It's not the most glamorous model on the market, but JVC's Everio GZ-HM330 will easily provide most families with everything they need from a high-definition camcorder, for a very acceptable price.

Nik Rawlinson
Nik Rawlinson has been writing about tech since Windows 95 was looking distinctly futuristic. He is a former Editor of MacUser magazine and one-time scribe for Personal Computer World. Nik is a freelance writer and is not an employee of CNET.
Nik Rawlinson
4 min read

Compromise isn't always a bad thing, particularly when it comes to camcorders. After all, they can be very expensive items, and if you're not careful, you could easily end up wasting a whole sack of cash on features you don't really need and picture quality you'll never really take full advantage of.


JVC Everio GZ-HM330

The Good

Great value;. good video quality;. useful selection of features;. 30x optical zoom;. grip belt transforms into wrist strap.

The Bad

Conventional design;. below-par photo quality;. Laser Touch control takes some getting used to.

The Bottom Line

It's not the most glamorous model on the market, but JVC's Everio GZ-HM330 will easily provide most families with everything they need from a high-definition camcorder, for a very acceptable price.

If you're just looking for something to film family videos, it's likely you'll want a good balance of quality, convenience, features and, above all, value. At around £300, the JVC Everio GZ-HM330 could well be one to consider.

Happy shopper

When budgeting for a new camcorder, the trick is to try and have a very clear idea of what it is you want from your device and how you're going to be using it. It's very easy to get distracted by the latest snazzy features, colourful designs or impressive specs, but the truth is, for most 'normal' users, there are probably only a handful of core requirements. Is it easy to use? Is it small and light enough to carry around? Does it record good quality images and sound? If you can tick all three of these off your checklist, you're most of the way towards making your purchase decision.

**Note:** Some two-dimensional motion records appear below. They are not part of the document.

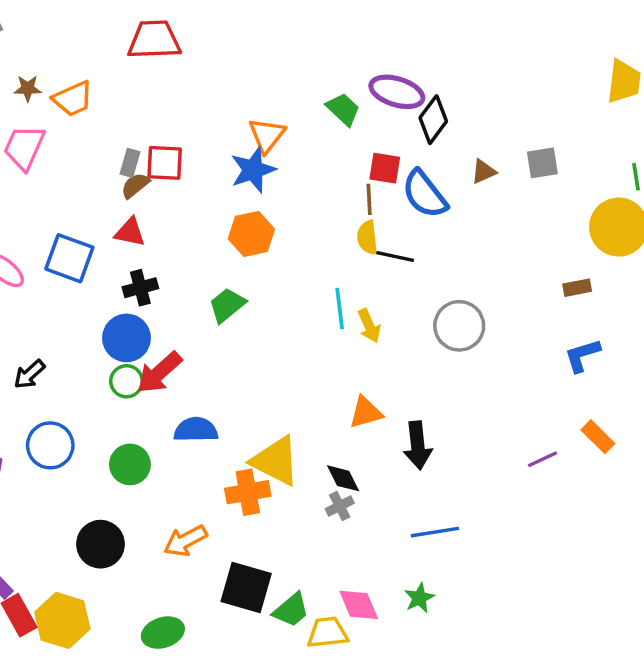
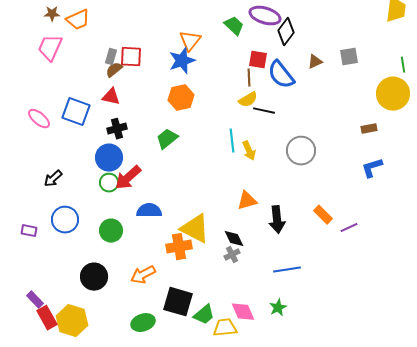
yellow semicircle: (367, 237) -> (248, 100), turned -114
orange rectangle: (598, 437) -> (323, 215), moved
green ellipse: (163, 633) -> (143, 323), moved

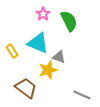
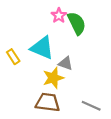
pink star: (43, 14) -> (59, 15), moved
brown trapezoid: (26, 88) -> (48, 102), moved, turned -30

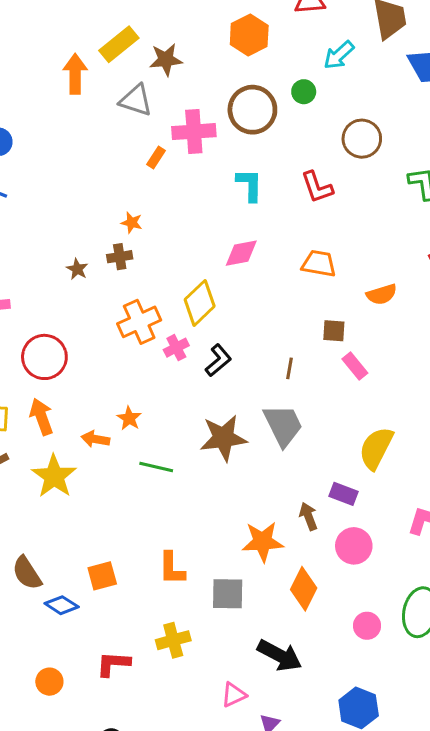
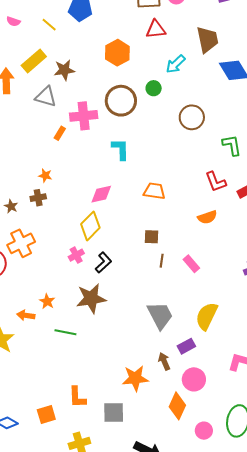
red L-shape: (317, 187) -> (216, 182), moved
pink diamond: (241, 253) -> (101, 194), moved
orange trapezoid: (319, 264) -> (154, 191), moved
orange cross: (139, 322) -> (21, 243), moved
brown square: (334, 331) -> (151, 237), moved
brown line: (289, 368) -> (162, 261), moved
gray trapezoid: (283, 425) -> (160, 315), moved
brown star: (223, 438) -> (91, 298), moved
purple rectangle: (344, 494) -> (186, 346), turned -48
orange square: (102, 576) -> (46, 415), moved
orange diamond: (304, 589) -> (177, 406), moved

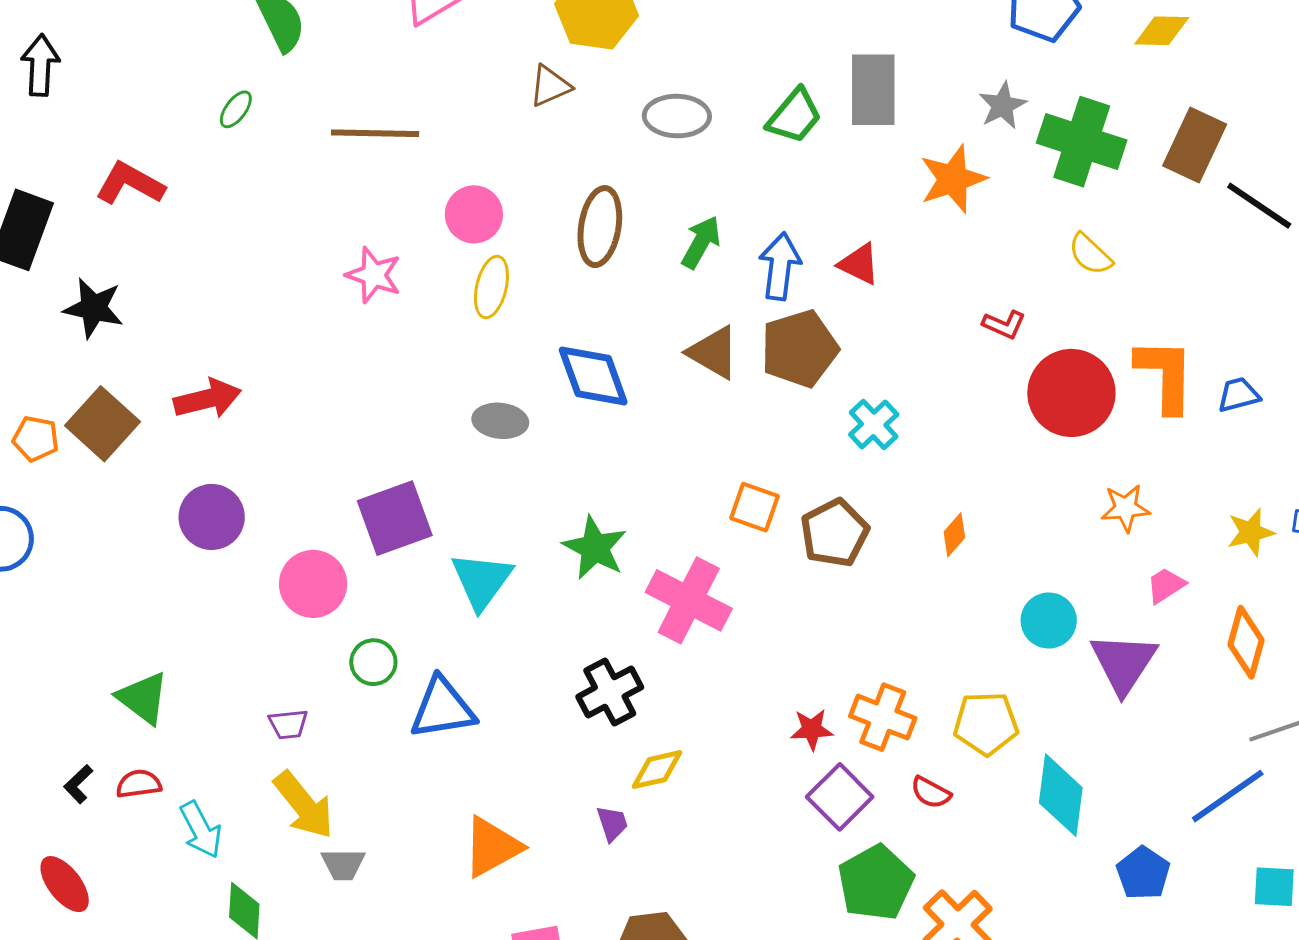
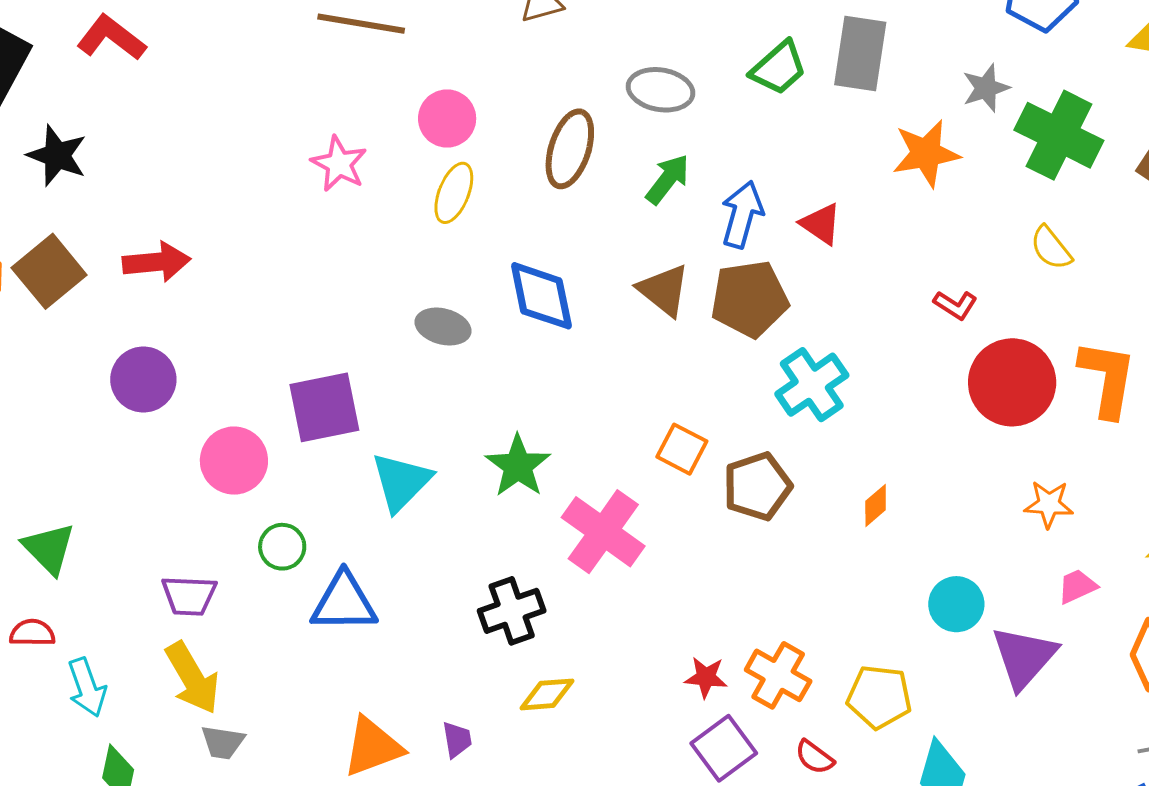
gray ellipse: (677, 116) -> (661, 90), moved
cyan cross: (874, 424) -> (812, 385), size x1.4
purple trapezoid: (288, 724) -> (189, 596), size x1.4
purple trapezoid: (612, 823) -> (457, 740), moved

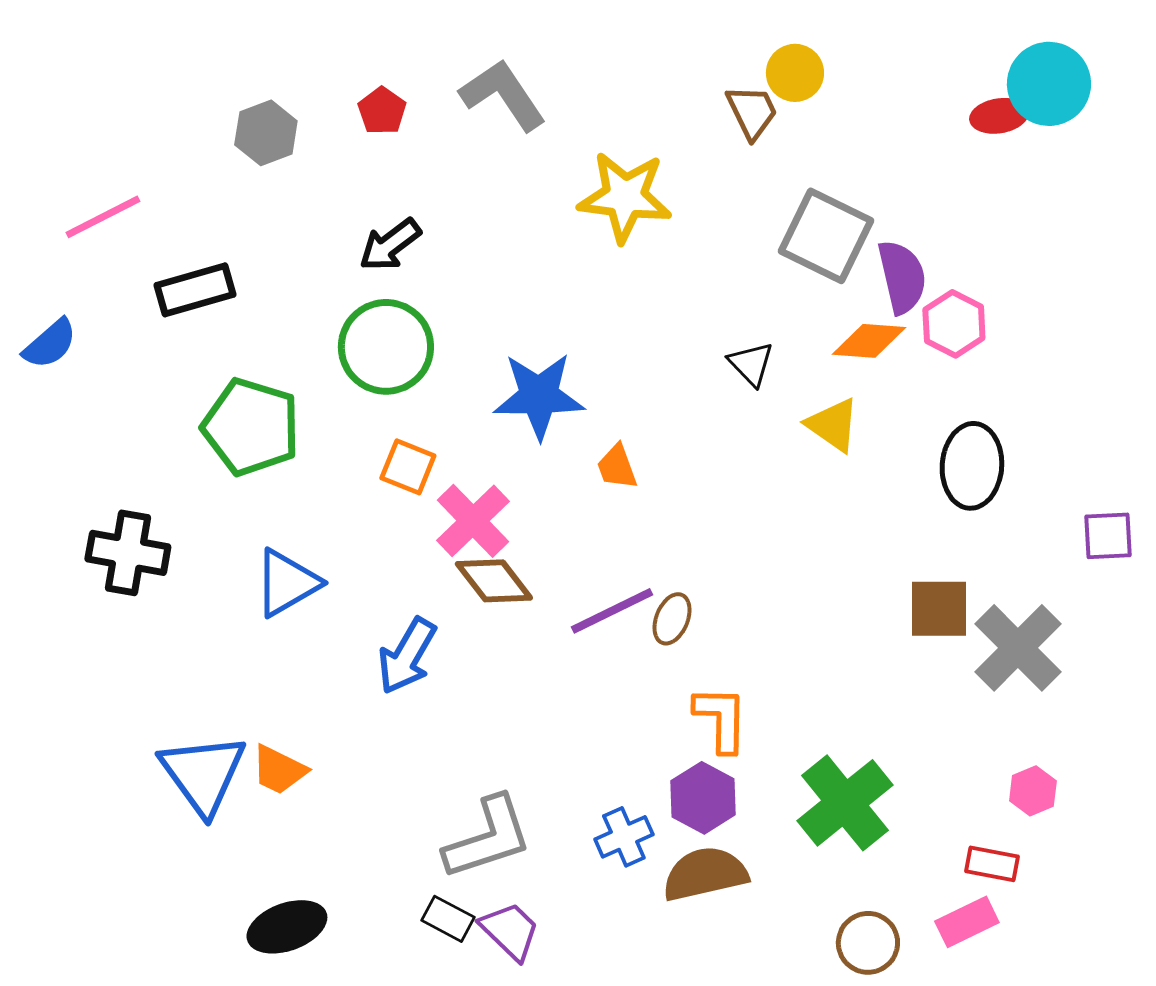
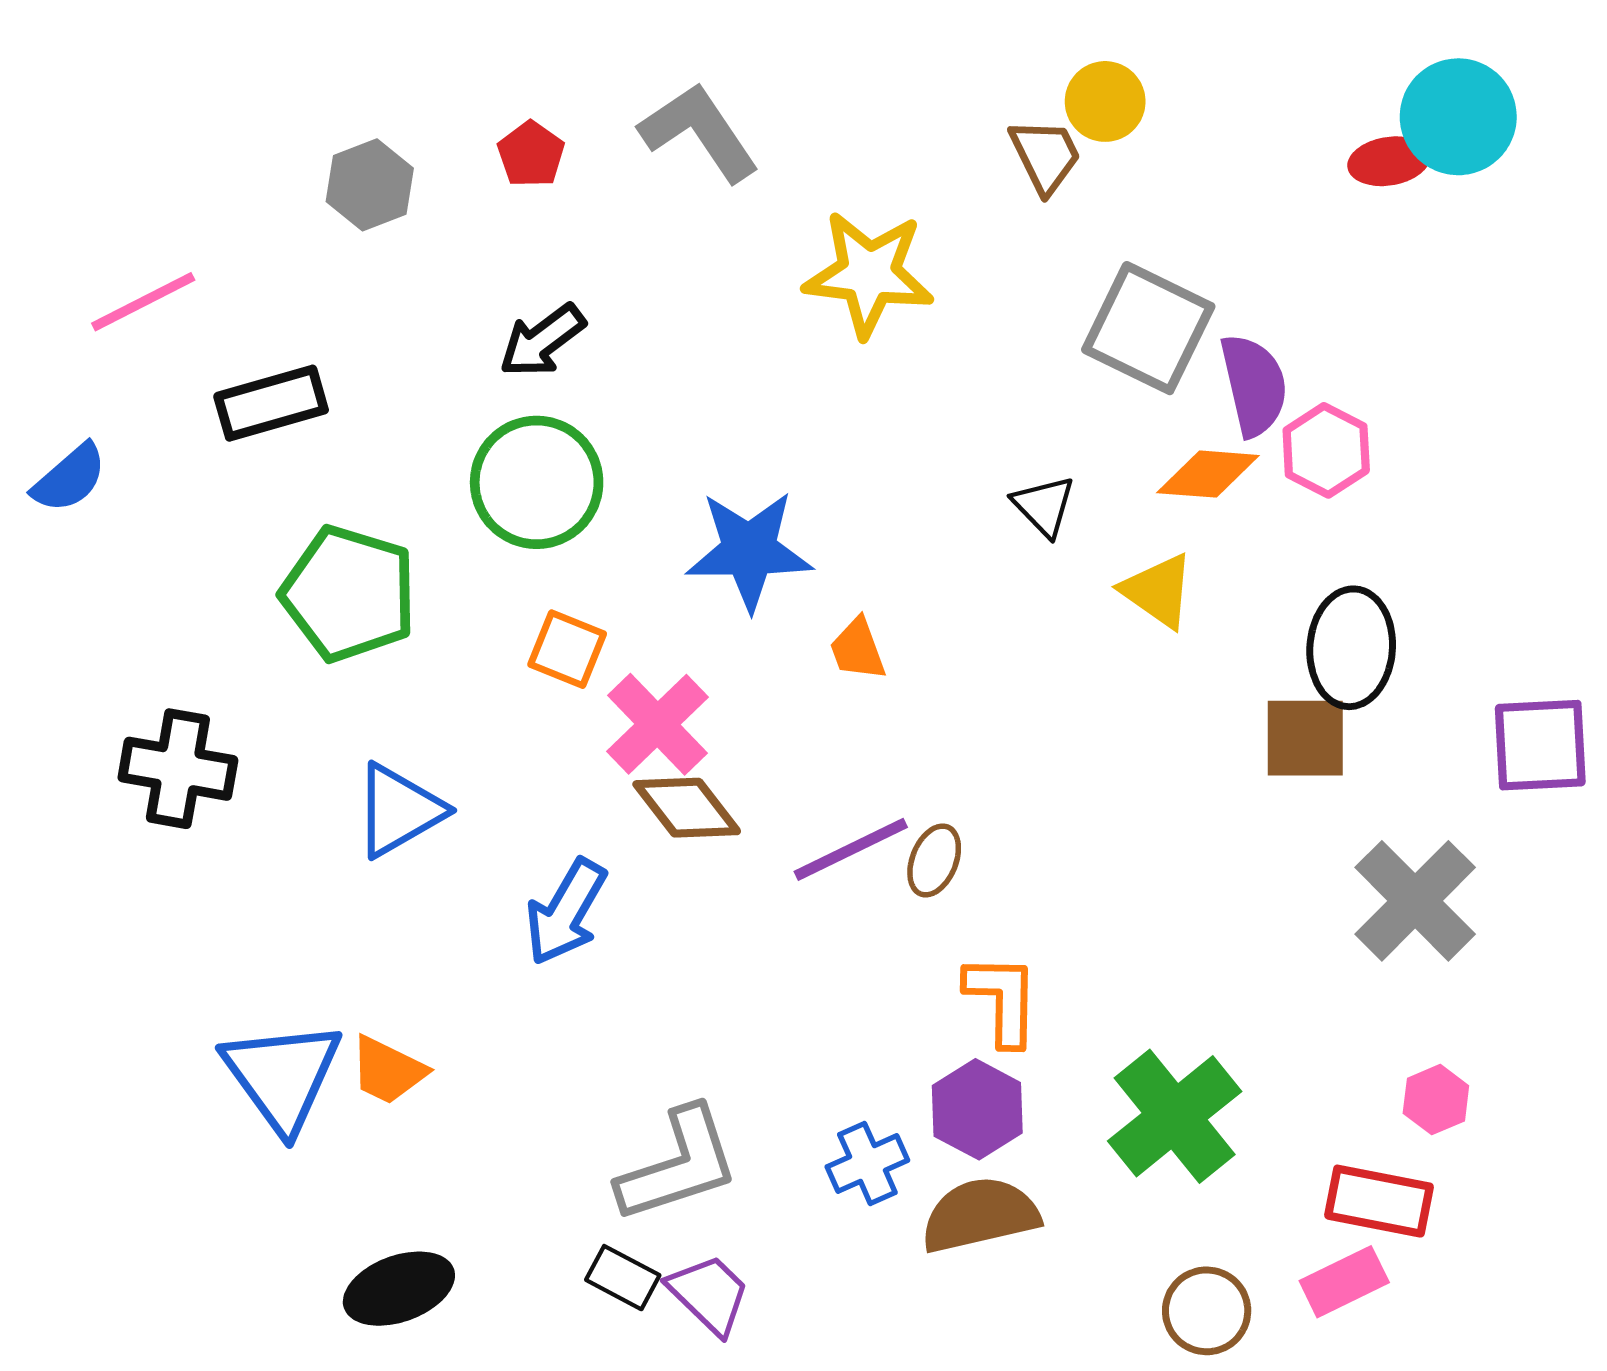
purple square: (1108, 536) -> (1540, 745), size x1.4
brown square: (939, 609) -> (1305, 738), moved
red rectangle: (992, 864) -> (1379, 1201), size x1.4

There are, of course, different degrees of small and light. The Everio GZ-HM330, for example, might seem a little bulky if you've been eyeing up the latest pocket camcorders, such as the Flip Video or JVC's own Picsio range. It doesn't have a cool candybar design, either. The Everio's silvery body is somewhat functional, but the device is hardly ugly and it fits snugly in your palm. One small but useful element of the design is the grip belt, which can be easily transformed into a handy wrist strap by detaching the front part. The GZ-HM330 is also exceptionally portable compared to most other traditional camcorders, despite the fact that it already has 8GB of internal storage on board (plus room for more via an SDHC slot).

Detach the grip belt at one end to form a handy wrist strap.

Pocket camcorders tend to be ultra-easy to use, often with only a handful of basic controls to contend with, while high-end models seem to make things more complicated than necessary for most people by offering lots of manual options. The GZ-HM330 strikes a good balance between the two, with full auto mode for straightforward pointing-and-shooting, and the option for more control over your pictures should you want to explore this aspect at any point.

The science bit

Where the GZ-HM330 beats most pocket video cams -- and many traditional camcorders at the budget end of the scale -- is picture quality. The Everio combines a Konica Minolta HD zoom lens with a decent-sized image sensor to record high-definition pictures at up to 1080i. It uses JVC's HD Gigabrid Premium II Engine to process footage as 24Mbps AVCHD-standard files, which produces far superior results compared to the process used by lower-end models, even those that claim 'full' 1080p resolutions.

Indeed, we were very pleased with our test footage. The GZ-HM330's picture was detailed and sharp, while colours were very realistic. Some may prefer a stronger colour palette but, for our money, we thought the GZ-HM330's image had a more natural feel to it than even more expensive models.

On top of that, the 30x optical zoom is pretty powerful for a camera of this price. Features such as an image stabiliser, HDMI output, face detection and Dolby Digital stereo sound provide a solid base of genuinely useful functions.

Manual labour

During our tests, we did find we occasionally needed to twiddle the Everio's manual settings in order to get the optimum image for a given situation. For example, if you move from a naturally lit exterior to a light-bulb-illuminated interior while in auto mode, you may well be left with an overwhelmingly orange image. This can easily be fixed, though, by adjusting a mixture of shutter speed and white balance.

The GZ-HM330 almost certainly wasn't designed with manual controls as a main priority -- there are no 'proper' manual buttons or dials. The only way to adjust settings is to keep trawling through the on-screen menus, and this is somewhat exacerbated by a slightly awkward blend of button pushes and finger swipes. We're not convinced by JVC's Laser Touch Operation (which is basically a touch-sensitive strip running down the left-hand side of the screen), but at least the interface isn't completely unnavigable.

More of a downer is the GZ-HM330's photo quality. Anyone looking to combine the duties of a video cam and a compact stills camera will likely be disappointed with the Everio's skill set on the photo side. Images are low-res for a start -- only up to a maximum of 2 megapixels (1,920x1,080) at full quality. Detail is low and edges look rough -- snaps taken on the GZ-HM330 aren't really up to print standards.


If you're not looking for high-resolution still photography, the JVC Everio GZ-HM330 proves you don't have to compromise too much in order to bag yourself a decent camcorder at a reasonable price. It's easy to use, easy to carry and video quality is very high for a camera of its price. At the time of writing, JVC is offering the GZ-HM330 in a bundle with two 16GB SD memory cards for just £320 through the company's own online store, making it an even more sensible purchase.